Fire-resistant storage bags marketed for e-bike batteries have limited real-world effectiveness. These batteries can reach roughly 2,000°F during thermal runaway, which is enough to melt through most containment products. The better strategy is prevention: charge batteries in a well-ventilated area away from exits, never leave them charging overnight or unattended, store them at a partial charge (manufacturers like Bosch recommend 30 to 70 percent for long-term storage), and replace any battery that has been dropped, damaged, or is visibly swollen.

Toxic Fumes Are the Hidden Danger

The smoke from a lithium-ion battery fire is genuinely hazardous, and in enclosed spaces, the fumes can be a bigger threat than the flames. Burning cells release hydrogen fluoride, a highly toxic gas, in quantities ranging from 20 to 200 milligrams per watt-hour of battery capacity. A typical laptop battery is around 50 to 60 watt-hours. An e-bike battery might be 500 watt-hours. The math gets alarming quickly.

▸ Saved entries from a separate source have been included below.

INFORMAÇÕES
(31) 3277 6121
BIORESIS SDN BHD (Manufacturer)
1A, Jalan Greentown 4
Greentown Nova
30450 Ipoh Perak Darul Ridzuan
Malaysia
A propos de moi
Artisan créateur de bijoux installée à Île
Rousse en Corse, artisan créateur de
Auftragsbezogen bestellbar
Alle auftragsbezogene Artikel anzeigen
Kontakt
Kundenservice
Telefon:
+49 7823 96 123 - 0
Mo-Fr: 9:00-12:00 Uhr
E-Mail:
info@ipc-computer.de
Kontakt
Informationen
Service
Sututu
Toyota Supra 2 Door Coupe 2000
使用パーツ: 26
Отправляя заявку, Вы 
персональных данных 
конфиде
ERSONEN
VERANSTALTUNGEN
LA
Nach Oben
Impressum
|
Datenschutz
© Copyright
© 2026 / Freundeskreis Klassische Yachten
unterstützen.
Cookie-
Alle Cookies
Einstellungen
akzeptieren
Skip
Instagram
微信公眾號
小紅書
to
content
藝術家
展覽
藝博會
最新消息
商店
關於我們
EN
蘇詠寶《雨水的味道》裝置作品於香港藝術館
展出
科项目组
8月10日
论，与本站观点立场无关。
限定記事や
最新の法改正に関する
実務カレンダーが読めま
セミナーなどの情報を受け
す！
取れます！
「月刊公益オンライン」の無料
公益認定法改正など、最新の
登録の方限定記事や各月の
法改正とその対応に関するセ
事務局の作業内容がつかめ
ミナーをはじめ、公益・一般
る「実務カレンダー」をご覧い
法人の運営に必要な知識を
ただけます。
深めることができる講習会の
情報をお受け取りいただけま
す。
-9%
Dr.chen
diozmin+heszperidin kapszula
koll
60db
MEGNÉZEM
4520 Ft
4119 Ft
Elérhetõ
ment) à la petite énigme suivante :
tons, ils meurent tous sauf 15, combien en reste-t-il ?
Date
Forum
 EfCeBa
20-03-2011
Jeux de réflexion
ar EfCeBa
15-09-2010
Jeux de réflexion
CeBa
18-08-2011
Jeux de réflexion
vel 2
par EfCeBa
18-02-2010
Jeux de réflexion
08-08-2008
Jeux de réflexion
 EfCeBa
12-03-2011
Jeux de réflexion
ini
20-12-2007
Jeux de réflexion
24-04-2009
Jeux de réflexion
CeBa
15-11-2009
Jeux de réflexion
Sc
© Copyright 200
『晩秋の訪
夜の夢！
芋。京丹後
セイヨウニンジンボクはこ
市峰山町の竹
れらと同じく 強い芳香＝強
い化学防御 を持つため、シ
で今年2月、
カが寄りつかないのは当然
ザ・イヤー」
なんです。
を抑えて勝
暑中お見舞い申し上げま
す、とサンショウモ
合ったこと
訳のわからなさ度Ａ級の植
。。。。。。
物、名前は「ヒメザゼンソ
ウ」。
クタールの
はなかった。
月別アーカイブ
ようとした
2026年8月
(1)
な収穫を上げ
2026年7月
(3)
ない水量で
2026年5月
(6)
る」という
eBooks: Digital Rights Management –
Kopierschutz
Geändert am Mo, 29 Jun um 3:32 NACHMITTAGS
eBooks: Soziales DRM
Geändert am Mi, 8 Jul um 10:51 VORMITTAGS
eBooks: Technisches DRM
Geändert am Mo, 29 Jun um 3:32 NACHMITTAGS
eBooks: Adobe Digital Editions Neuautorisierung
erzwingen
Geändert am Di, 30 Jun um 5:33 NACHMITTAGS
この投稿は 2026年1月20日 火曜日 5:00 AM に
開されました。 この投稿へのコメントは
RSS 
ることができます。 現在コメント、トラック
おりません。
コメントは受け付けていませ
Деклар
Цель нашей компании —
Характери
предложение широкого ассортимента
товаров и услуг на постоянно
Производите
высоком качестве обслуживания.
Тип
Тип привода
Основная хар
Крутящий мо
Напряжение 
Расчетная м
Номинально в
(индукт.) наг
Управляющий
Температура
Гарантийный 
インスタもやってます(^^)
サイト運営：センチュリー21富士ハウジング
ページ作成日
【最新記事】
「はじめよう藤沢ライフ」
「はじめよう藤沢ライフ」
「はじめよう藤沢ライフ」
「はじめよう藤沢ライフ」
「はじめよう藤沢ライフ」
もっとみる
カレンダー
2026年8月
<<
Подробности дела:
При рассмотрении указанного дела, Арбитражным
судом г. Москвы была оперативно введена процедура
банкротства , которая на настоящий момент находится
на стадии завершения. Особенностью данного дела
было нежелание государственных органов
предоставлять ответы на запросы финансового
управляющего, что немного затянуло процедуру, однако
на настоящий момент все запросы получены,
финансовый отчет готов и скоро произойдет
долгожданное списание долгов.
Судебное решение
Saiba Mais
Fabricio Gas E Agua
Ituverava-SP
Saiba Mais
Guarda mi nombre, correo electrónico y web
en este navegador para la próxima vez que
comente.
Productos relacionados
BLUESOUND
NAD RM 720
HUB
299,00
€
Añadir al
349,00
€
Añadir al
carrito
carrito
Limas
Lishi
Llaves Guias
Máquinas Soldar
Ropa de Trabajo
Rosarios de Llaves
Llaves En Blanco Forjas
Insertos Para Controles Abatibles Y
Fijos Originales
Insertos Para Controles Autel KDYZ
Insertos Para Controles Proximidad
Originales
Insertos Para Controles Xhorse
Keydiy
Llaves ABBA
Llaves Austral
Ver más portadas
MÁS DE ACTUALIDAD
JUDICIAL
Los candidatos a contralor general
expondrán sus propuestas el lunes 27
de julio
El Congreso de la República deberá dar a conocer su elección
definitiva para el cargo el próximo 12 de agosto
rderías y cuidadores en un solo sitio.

These fires also produce carbon monoxide, carbon dioxide in oxygen-displacing concentrations, and phosphoryl fluoride, another toxic fluorine compound. This is why confined spaces like apartments, aircraft cabins, and garages are especially dangerous during a battery fire. If a battery fire starts indoors, your first priority is getting people out and opening windows or doors on your way. Do not stay in a room trying to fight a battery fire without ventilation. Even after the fire is out, air out the space thoroughly before spending time in it.

Reignition: The Threat That Lasts

The U.S. Fire Administration warns that lithium-ion battery fires carry a persistent reignition risk even after the fire appears fully extinguished. Internal cells that weren’t directly cooled can continue heating until they enter thermal runaway on their own, potentially hours later. This is why fire departments monitor EV fires for extended periods and why a phone that caught fire should sit on concrete outdoors, not go into a trash can.

For any battery fire you manage to suppress, keep checking the device or battery pack periodically for warmth, swelling, or new smoke. If reignition occurs, apply water again. For anything larger than a single small device, let professionals handle the monitoring. The safest approach after putting out a battery fire at home is to move the device outside, keep it isolated from structures and flammable materials, and let it sit for at least 24 hours.